◆ Task details ◆
A word-for-word reproduction of the data below is needed, with no pictures in it.
------------------------------------------------------------------------
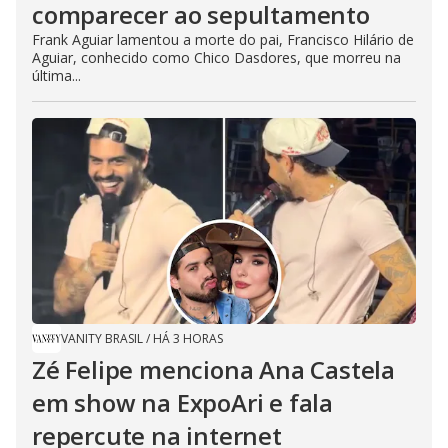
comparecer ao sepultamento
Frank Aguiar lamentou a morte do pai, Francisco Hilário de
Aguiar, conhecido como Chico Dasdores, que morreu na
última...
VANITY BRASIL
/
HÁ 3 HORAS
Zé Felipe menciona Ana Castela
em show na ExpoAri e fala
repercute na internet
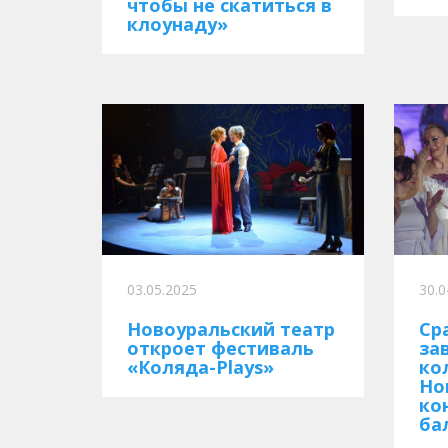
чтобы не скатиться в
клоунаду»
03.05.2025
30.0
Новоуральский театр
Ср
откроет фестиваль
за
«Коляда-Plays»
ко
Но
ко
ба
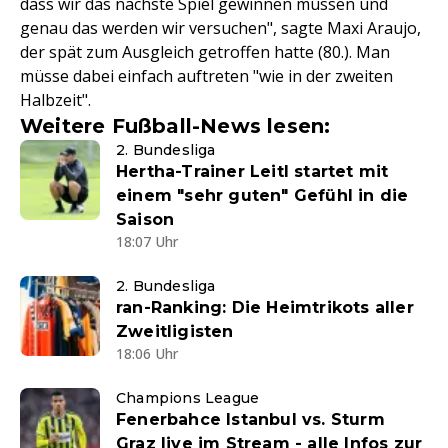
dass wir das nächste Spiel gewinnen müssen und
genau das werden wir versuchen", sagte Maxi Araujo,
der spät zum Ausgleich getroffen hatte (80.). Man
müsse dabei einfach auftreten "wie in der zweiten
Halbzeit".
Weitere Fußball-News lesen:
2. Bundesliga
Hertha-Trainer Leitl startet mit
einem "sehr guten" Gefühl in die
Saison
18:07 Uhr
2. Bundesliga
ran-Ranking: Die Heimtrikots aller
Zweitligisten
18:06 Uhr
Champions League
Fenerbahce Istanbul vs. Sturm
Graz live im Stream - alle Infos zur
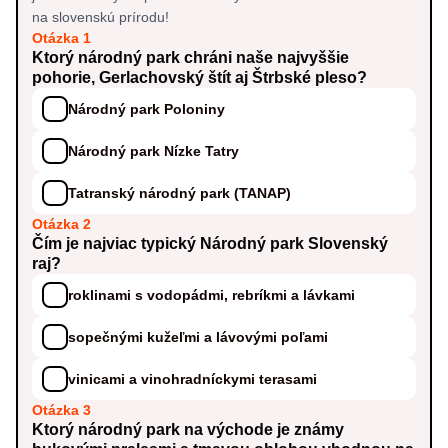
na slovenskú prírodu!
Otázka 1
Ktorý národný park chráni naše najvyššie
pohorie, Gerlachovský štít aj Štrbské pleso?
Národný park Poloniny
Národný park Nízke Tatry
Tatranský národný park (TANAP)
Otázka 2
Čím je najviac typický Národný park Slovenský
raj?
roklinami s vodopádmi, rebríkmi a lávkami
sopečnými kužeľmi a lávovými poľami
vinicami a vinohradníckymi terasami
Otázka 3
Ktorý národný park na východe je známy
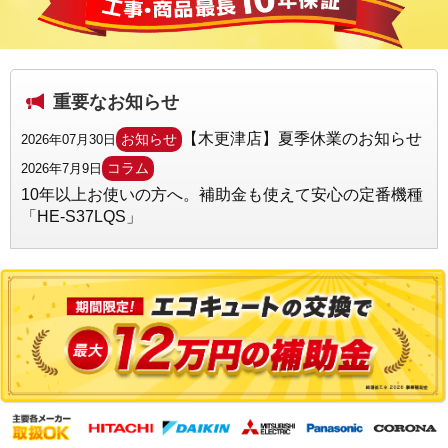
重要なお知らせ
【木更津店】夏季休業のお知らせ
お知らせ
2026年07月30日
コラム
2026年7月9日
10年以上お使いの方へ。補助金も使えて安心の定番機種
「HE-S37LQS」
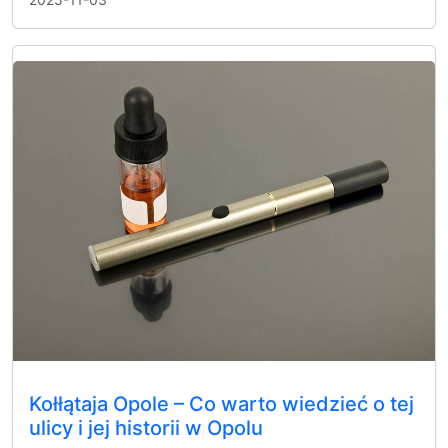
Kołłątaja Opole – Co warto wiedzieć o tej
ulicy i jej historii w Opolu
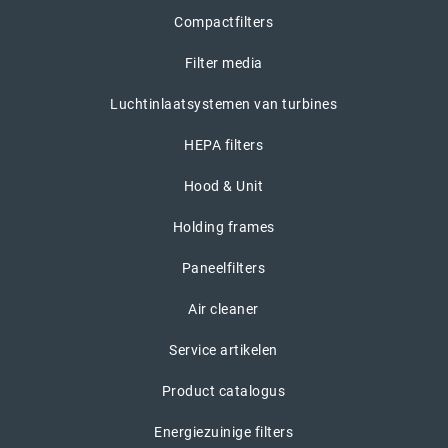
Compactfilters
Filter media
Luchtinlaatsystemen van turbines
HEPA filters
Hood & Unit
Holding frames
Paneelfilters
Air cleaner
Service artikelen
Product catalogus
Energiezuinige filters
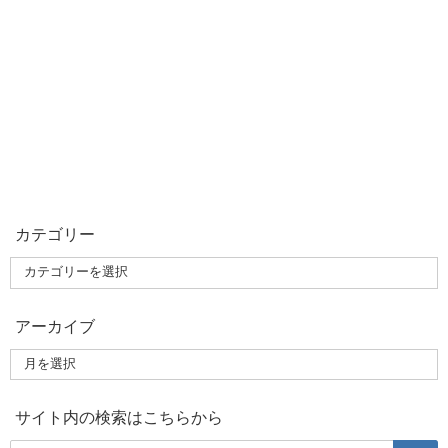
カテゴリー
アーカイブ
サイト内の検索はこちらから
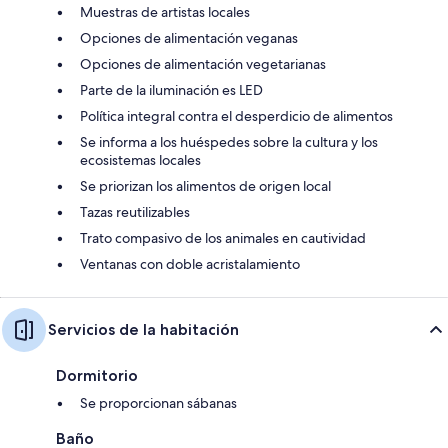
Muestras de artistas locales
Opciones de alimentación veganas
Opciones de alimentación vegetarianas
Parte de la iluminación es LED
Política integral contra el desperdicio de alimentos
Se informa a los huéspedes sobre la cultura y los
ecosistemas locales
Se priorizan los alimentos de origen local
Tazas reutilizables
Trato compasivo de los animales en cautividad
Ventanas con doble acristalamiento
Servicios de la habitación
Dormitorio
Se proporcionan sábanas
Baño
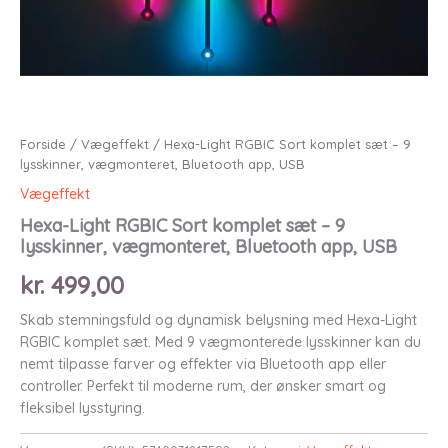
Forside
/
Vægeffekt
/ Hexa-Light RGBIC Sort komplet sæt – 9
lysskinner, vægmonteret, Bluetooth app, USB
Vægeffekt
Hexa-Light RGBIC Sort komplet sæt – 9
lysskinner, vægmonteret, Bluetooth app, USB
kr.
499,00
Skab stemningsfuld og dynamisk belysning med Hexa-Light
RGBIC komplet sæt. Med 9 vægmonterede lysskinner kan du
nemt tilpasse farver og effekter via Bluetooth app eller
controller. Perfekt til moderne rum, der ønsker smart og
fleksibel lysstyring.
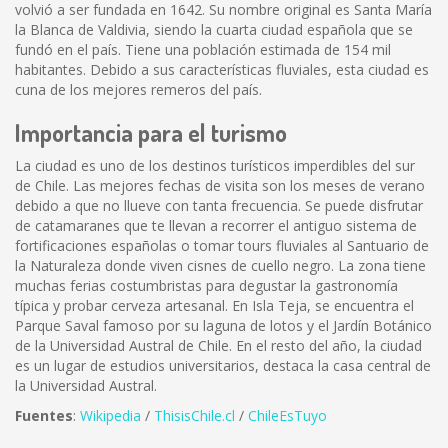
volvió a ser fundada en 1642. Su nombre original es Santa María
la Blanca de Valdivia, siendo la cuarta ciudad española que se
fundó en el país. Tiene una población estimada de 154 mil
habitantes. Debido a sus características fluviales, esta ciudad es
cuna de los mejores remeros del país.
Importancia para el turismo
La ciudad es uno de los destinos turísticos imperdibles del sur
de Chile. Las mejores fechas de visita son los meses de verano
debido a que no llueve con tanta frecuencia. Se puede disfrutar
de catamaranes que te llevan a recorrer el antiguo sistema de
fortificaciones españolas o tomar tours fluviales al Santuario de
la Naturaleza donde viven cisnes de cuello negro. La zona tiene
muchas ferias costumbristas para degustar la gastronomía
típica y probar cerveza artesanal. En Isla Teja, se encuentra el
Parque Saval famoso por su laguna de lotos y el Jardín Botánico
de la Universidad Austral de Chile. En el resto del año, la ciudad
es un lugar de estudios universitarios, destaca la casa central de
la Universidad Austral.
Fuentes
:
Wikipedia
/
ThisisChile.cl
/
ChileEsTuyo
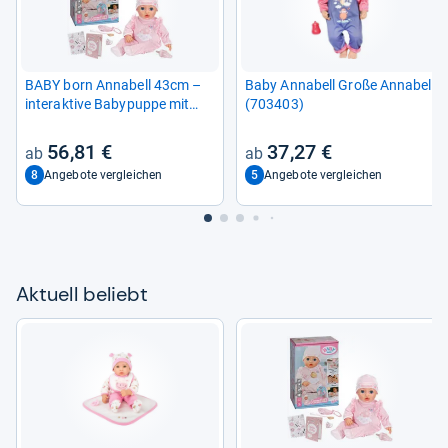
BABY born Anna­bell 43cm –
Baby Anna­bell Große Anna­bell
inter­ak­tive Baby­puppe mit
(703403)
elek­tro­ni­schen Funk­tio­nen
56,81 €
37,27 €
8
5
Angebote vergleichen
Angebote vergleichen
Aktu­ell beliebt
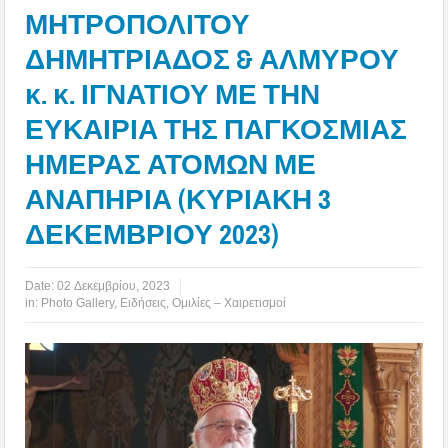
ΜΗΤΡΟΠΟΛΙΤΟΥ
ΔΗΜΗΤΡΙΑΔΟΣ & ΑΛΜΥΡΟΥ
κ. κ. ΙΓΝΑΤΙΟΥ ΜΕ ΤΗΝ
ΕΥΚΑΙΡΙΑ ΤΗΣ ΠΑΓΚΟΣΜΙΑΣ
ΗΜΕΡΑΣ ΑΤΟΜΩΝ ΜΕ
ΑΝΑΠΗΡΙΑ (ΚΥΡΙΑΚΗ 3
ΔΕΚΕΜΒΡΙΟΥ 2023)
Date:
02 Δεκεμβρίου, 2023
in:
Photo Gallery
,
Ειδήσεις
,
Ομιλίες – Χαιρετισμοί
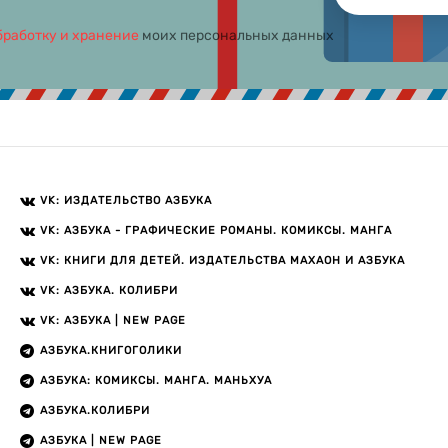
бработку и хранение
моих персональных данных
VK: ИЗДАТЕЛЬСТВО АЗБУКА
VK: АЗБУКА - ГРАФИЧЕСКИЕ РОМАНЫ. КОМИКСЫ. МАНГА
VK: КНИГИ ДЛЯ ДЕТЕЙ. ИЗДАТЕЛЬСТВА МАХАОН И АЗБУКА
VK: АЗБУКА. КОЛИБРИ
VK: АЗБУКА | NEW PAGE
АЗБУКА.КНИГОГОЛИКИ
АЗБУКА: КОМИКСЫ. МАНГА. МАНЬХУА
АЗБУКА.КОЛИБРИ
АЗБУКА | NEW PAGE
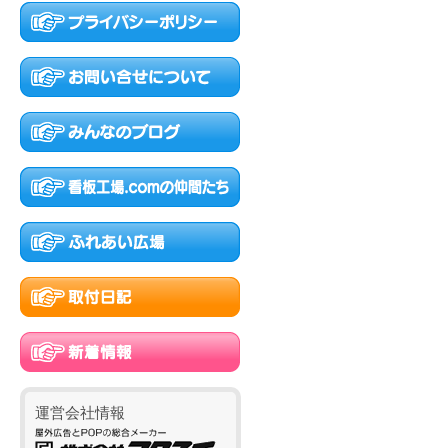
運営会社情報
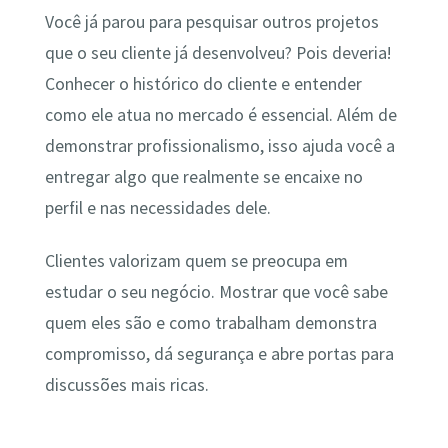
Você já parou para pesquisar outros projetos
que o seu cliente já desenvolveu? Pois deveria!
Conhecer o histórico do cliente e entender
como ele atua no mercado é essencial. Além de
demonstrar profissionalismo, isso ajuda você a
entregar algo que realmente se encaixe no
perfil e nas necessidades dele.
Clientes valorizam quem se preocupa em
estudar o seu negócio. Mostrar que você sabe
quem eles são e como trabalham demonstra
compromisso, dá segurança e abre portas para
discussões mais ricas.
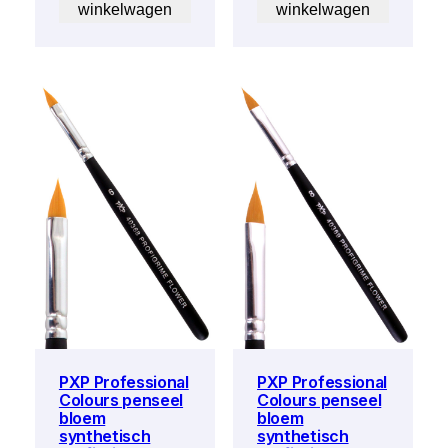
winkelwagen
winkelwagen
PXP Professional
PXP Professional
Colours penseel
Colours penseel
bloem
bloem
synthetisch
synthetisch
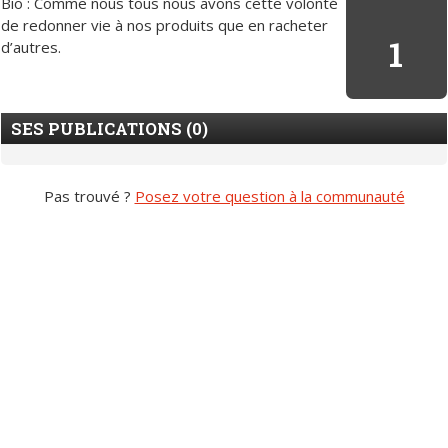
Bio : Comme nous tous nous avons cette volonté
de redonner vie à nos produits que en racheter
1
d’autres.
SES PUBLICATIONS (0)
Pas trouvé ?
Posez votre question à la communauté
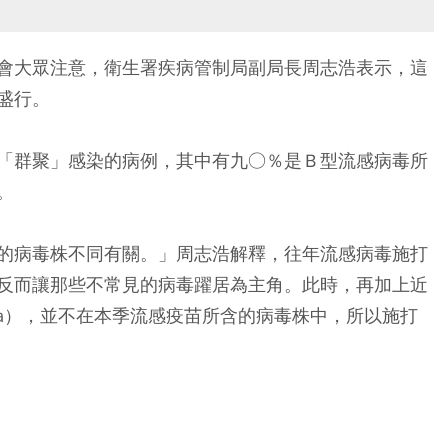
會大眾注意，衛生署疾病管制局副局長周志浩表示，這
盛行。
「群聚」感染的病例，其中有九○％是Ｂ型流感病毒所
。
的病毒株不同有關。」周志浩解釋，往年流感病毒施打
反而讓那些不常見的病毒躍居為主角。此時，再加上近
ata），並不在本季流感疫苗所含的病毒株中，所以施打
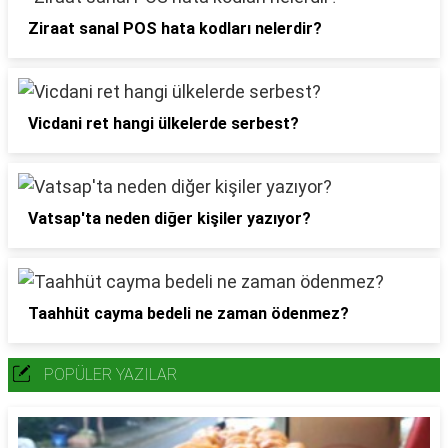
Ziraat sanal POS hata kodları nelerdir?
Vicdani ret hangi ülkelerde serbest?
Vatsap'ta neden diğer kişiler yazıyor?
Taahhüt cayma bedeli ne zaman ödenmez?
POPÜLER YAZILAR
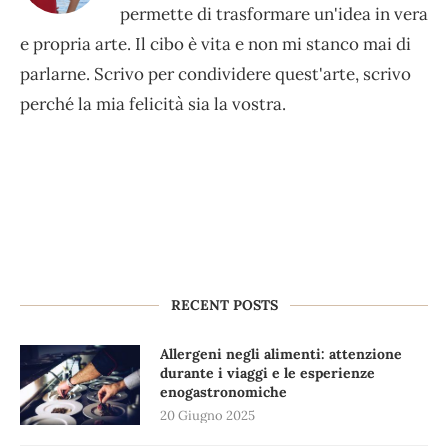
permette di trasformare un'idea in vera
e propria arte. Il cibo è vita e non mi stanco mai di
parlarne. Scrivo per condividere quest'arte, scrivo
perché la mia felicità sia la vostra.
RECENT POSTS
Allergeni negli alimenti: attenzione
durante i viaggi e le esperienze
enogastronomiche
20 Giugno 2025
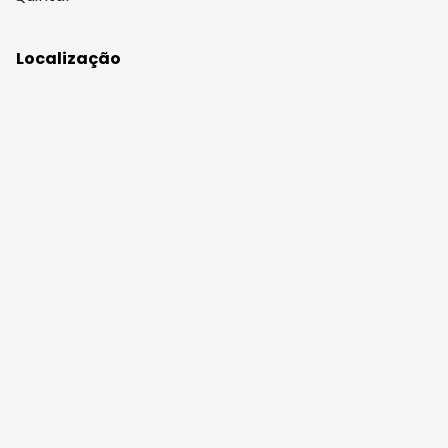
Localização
------------------------------------------------------------------------
◆ Response box ◆
comparecer ao sepultamento
Frank Aguiar lamentou a morte do pai, Francisco Hilário de
Aguiar, conhecido como Chico Dasdores, que morreu na
última...
VANITY BRASIL
/
HÁ 3 HORAS
Zé Felipe menciona Ana Castela
em show na ExpoAri e fala
repercute na internet
чтобы не скатиться в
клоунаду»
03.05.2025
30.0
Новоуральский театр
Ср
откроет фестиваль
за
«Коляда-Plays»
ко
Но
ко
ба
dass wir das nächste Spiel gewinnen müssen und
genau das werden wir versuchen", sagte Maxi Araujo,
der spät zum Ausgleich getroffen hatte (80.). Man
müsse dabei einfach auftreten "wie in der zweiten
Halbzeit".
Weitere Fußball-News lesen:
2. Bundesliga
Hertha-Trainer Leitl startet mit
einem "sehr guten" Gefühl in die
Saison
18:07 Uhr
2. Bundesliga
ran-Ranking: Die Heimtrikots aller
Zweitligisten
18:06 Uhr
Champions League
Fenerbahce Istanbul vs. Sturm
Graz live im Stream - alle Infos zur
na slovenskú prírodu!
Otázka 1
Ktorý národný park chráni naše najvyššie
pohorie, Gerlachovský štít aj Štrbské pleso?
Národný park Poloniny
Národný park Nízke Tatry
Tatranský národný park (TANAP)
Otázka 2
Čím je najviac typický Národný park Slovenský
raj?
roklinami s vodopádmi, rebríkmi a lávkami
sopečnými kužeľmi a lávovými poľami
vinicami a vinohradníckymi terasami
Otázka 3
Ktorý národný park na východe je známy
重要なお知らせ
【木更津店】夏季休業のお知らせ
お知らせ
2026年07月30日
コラム
2026年7月9日
10年以上お使いの方へ。補助金も使えて安心の定番機種
「HE-S37LQS」
Kołłątaja Opole – Co warto wiedzieć o tej
ulicy i jej historii w Opolu
Compactfilters
Filter media
Luchtinlaatsystemen van turbines
HEPA filters
Hood & Unit
Holding frames
Paneelfilters
Air cleaner
Service artikelen
Product catalogus
Energiezuinige filters
カテゴリー
アーカイブ
サイト内の検索はこちらから
Muestras de artistas locales
Opciones de alimentación veganas
Opciones de alimentación vegetarianas
Parte de la iluminación es LED
Política integral contra el desperdicio de alimentos
Se informa a los huéspedes sobre la cultura y los
ecosistemas locales
Se priorizan los alimentos de origen local
Tazas reutilizables
Trato compasivo de los animales en cautividad
Ventanas con doble acristalamiento
Servicios de la habitación
Dormitorio
Se proporcionan sábanas
Baño
Forside
/
Vægeffekt
/ Hexa-Light RGBIC Sort komplet sæt – 9
lysskinner, vægmonteret, Bluetooth app, USB
Vægeffekt
Hexa-Light RGBIC Sort komplet sæt – 9
lysskinner, vægmonteret, Bluetooth app, USB
kr.
499,00
Skab stemningsfuld og dynamisk belysning med Hexa-Light
RGBIC komplet sæt. Med 9 vægmonterede lysskinner kan du
nemt tilpasse farver og effekter via Bluetooth app eller
controller. Perfekt til moderne rum, der ønsker smart og
fleksibel lysstyring.
volvió a ser fundada en 1642. Su nombre original es Santa María
la Blanca de Valdivia, siendo la cuarta ciudad española que se
fundó en el país. Tiene una población estimada de 154 mil
habitantes. Debido a sus características fluviales, esta ciudad es
cuna de los mejores remeros del país.
Importancia para el turismo
La ciudad es uno de los destinos turísticos imperdibles del sur
de Chile. Las mejores fechas de visita son los meses de verano
debido a que no llueve con tanta frecuencia. Se puede disfrutar
de catamaranes que te llevan a recorrer el antiguo sistema de
fortificaciones españolas o tomar tours fluviales al Santuario de
la Naturaleza donde viven cisnes de cuello negro. La zona tiene
muchas ferias costumbristas para degustar la gastronomía
típica y probar cerveza artesanal. En Isla Teja, se encuentra el
Parque Saval famoso por su laguna de lotos y el Jardín Botánico
de la Universidad Austral de Chile. En el resto del año, la ciudad
es un lugar de estudios universitarios, destaca la casa central de
la Universidad Austral.
Fuentes
:
Wikipedia
/
ThisisChile.cl
/
ChileEsTuyo
BABY born Anna­bell 43cm –
Baby Anna­bell Große Anna­bell
inter­ak­tive Baby­puppe mit
(703403)
elek­tro­ni­schen Funk­tio­nen
56,81 €
37,27 €
8
5
Angebote vergleichen
Angebote vergleichen
Aktu­ell beliebt
ΜΗΤΡΟΠΟΛΙΤΟΥ
ΔΗΜΗΤΡΙΑΔΟΣ & ΑΛΜΥΡΟΥ
κ. κ. ΙΓΝΑΤΙΟΥ ΜΕ ΤΗΝ
ΕΥΚΑΙΡΙΑ ΤΗΣ ΠΑΓΚΟΣΜΙΑΣ
ΗΜΕΡΑΣ ΑΤΟΜΩΝ ΜΕ
ΑΝΑΠΗΡΙΑ (ΚΥΡΙΑΚΗ 3
ΔΕΚΕΜΒΡΙΟΥ 2023)
Date:
02 Δεκεμβρίου, 2023
in:
Photo Gallery
,
Ειδήσεις
,
Ομιλίες – Χαιρετισμοί
бработку и хранение
моих персональных данных
VK: ИЗДАТЕЛЬСТВО АЗБУКА
VK: АЗБУКА - ГРАФИЧЕСКИЕ РОМАНЫ. КОМИКСЫ. МАНГА
VK: КНИГИ ДЛЯ ДЕТЕЙ. ИЗДАТЕЛЬСТВА МАХАОН И АЗБУКА
VK: АЗБУКА. КОЛИБРИ
VK: АЗБУКА | NEW PAGE
АЗБУКА.КНИГОГОЛИКИ
АЗБУКА: КОМИКСЫ. МАНГА. МАНЬХУА
АЗБУКА.КОЛИБРИ
АЗБУКА | NEW PAGE
運営会社情報
Você já parou para pesquisar outros projetos
que o seu cliente já desenvolveu? Pois deveria!
Conhecer o histórico do cliente e entender
como ele atua no mercado é essencial. Além de
demonstrar profissionalismo, isso ajuda você a
entregar algo que realmente se encaixe no
perfil e nas necessidades dele.
Clientes valorizam quem se preocupa em
estudar o seu negócio. Mostrar que você sabe
quem eles são e como trabalham demonstra
compromisso, dá segurança e abre portas para
discussões mais ricas.
winkelwagen
winkelwagen
PXP Professional
PXP Professional
Colours penseel
Colours penseel
bloem
bloem
synthetisch
synthetisch
Bio : Comme nous tous nous avons cette volonté
de redonner vie à nos produits que en racheter
1
d’autres.
SES PUBLICATIONS (0)
Pas trouvé ?
Posez votre question à la communauté
會大眾注意，衛生署疾病管制局副局長周志浩表示，這
盛行。
「群聚」感染的病例，其中有九○％是Ｂ型流感病毒所
。
的病毒株不同有關。」周志浩解釋，往年流感病毒施打
反而讓那些不常見的病毒躍居為主角。此時，再加上近
ata），並不在本季流感疫苗所含的病毒株中，所以施打
Ziraat sanal POS hata kodları nelerdir?
Vicdani ret hangi ülkelerde serbest?
Vatsap'ta neden diğer kişiler yazıyor?
Taahhüt cayma bedeli ne zaman ödenmez?
POPÜLER YAZILAR
permette di trasformare un'idea in vera
e propria arte. Il cibo è vita e non mi stanco mai di
parlarne. Scrivo per condividere quest'arte, scrivo
perché la mia felicità sia la vostra.
RECENT POSTS
Allergeni negli alimenti: attenzione
durante i viaggi e le esperienze
enogastronomiche
20 Giugno 2025
Localização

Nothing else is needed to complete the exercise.